Blow as research on sickle cell cure discontinued

SICKLE CELL

Globally, it is estimated that sickle cell disease (SCD) accounts for between six and 15 percent of deaths among children aged less than five.

Photo credit: File Illustration

What you need to know:

  • About 1,000 children are born with sickle cell disease every day in Africa, making it the most prevalent genetically-acquired disease in the region.
  • In Kenya, the Ministry of Health says that approximately 14,000 children are born with Sickle Cell Disease every year. More than half of these children will die before they reach the age of five, usually from infection or severe anaemia.

Communities living with Sickle Cell Disease this month received devastating news after pharmaceutical giants discontinued research toward developing a ‘cure’ for the blood disorder.

Three global pharmaceuticals: Novartis, Graphite Bio, and Sangamo-Bioverativ, announced the termination of their clinical trials using a technology known as CRISPR, dimming hopes of whether the treatment (currently done under clinical trials in the US) will ever be accessible to patients living in Africa. CRISPR is a tool that scientists and clinicians around the world are using to understand the genetics of all living things and — most importantly — to intervene in genetic diseases.

The technology has been proven to treat sickle cell disease after Victoria Gray, a patient living in the US, became the first person to have received a CRISPR-based therapy for sickle cell disease, developed jointly by CRISPR Therapeutics and Vertex Pharmaceuticals (CRISPR/Vertex).

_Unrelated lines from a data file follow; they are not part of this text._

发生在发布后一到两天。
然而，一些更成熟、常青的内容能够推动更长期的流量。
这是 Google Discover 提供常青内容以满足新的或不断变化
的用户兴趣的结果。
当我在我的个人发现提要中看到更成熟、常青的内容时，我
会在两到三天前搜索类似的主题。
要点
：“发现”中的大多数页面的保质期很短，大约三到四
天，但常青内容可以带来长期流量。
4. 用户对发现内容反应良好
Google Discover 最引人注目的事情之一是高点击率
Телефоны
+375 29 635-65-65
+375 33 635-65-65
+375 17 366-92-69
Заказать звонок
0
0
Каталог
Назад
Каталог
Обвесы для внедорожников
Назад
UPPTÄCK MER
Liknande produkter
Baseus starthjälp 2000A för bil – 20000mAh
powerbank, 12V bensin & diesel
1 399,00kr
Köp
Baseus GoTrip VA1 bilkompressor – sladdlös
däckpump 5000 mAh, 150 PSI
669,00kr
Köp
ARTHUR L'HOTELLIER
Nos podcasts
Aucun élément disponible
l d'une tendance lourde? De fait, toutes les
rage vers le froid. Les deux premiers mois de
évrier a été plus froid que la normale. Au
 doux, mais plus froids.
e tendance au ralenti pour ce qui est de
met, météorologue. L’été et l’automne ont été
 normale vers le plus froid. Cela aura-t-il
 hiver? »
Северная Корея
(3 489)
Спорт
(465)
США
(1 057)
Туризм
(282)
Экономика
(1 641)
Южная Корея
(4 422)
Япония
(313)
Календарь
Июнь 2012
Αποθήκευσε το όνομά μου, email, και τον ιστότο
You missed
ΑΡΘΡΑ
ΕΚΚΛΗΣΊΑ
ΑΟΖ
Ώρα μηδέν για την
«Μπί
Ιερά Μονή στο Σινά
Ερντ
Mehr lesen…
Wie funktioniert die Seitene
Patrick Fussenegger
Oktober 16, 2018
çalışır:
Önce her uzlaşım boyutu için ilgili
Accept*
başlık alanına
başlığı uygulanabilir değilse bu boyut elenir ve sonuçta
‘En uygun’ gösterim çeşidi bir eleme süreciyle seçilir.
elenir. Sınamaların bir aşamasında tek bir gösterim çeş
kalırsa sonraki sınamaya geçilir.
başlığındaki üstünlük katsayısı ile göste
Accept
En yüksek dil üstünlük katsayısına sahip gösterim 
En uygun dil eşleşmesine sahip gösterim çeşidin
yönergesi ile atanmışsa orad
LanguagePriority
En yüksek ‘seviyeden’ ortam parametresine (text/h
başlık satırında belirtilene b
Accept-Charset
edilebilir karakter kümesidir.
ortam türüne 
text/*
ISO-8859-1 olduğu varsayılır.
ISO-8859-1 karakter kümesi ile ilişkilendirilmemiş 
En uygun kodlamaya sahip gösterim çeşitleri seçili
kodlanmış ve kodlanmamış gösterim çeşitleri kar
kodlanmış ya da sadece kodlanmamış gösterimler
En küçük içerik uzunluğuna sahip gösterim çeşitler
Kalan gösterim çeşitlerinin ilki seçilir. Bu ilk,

Since her infusion in July 2019, CRISPR gene editing has been used mainly in the US to “cure” more than 75 other patients.

Sickle cell disease (SCD) is the most common form of an inherited blood disorder. The disease, present in affected individuals at birth, causes the production of abnormal haemoglobin (a protein found in the red blood cells that carries oxygen in your body and gives blood its red colour).

According to the World Health Organisation, over  66 per cent of the 120 million people affected worldwide by sickle cell disease live in Africa. In Kenya, it is estimated that the disorder affects three in 10 people living in Western and Coastal parts. Currently, the disease is managed using basic treatment medication required by patients like folic acid, hydroxyurea, vaccines, and analgesics for pain management.

Further, about 1,000 children are born with the disease every day in Africa, making it the most prevalent genetically-acquired disease in the region.

In Kenya, the Ministry of Health says that approximately 14,000 children are born with Sickle Cell Disease every year. “More than half of these children will die before they reach the age of five, usually from infection or severe anaemia,” notes the WHO-Africa region.

Clinical trial participants who received the one-time treatment developed by CRISPR/Vertex have remained free of the agonising symptoms caused by sickle cell for months — some, like Gray, for years.

CRISPR gene editing has brimmed with promise to an extent that the US National Institutes of Health (NIH) and the Bill and Melinda Gates Foundation in 2019 pledged to jointly invest $200 million (about Sh20.5 billion) over four years to achieve in developing low-cost gene therapies for sickle cell disease and HIV focused on in vivo approaches.

It was both exciting and long overdue for so many investments to be made in treating and curing this life-threatening disease after more than a century. Unfortunately, more than half of these investments have been abruptly discontinued without explanation.

“This news is devastating to the sickle cell community and represents a critical moment for the field, which requires careful and intentional discussion and action,” said Jen Adair, the co-founder of the Global gene therapy initiative.

“Sickle cell and thalassemia patients have historically faced systemic inequity, which will continue well into the future if we fail to act at this critical juncture.”

The companies have not disclosed a projected price tag for the one-time treatment. The therapy is still said to be cheaper than what a single sickle cell patient in the US accrues over a lifetime of drugs, infusions, and hospital visits. Cost is a huge barrier for getting treatments to places in the world where the vast majority of sickle cell patients live, namely countries in sub-Saharan Africa. But there are other barriers as well.

All of the CRISPR-based therapies currently in clinical trials are what’s called ex vivo, meaning they require bone marrow cells to be collected from patients, edited outside the body, and then infused back. The procedure requires a bone marrow transplant and chemotherapy conditioning beforehand to make room for the edited cells to engraft. But an alternative approach being researched as a potential solution is in vivo therapies, where gene-editing components would be injected into a patient’s body directly.

Since this procedure will eliminate the need for a transplant and chemotherapy, investments in this approach might bring down the cost of a single dose from $100,000-$500,000 (Sh13.1m-Sh65.7m) to $1,000-$2,000 (Sh131,300-Sh262,600) in low- and middle-income countries over 10 years, according to projections presented by Emily Turner of The Gates Foundation at the Third International Summit on Human Genome Editing in London two weeks ago.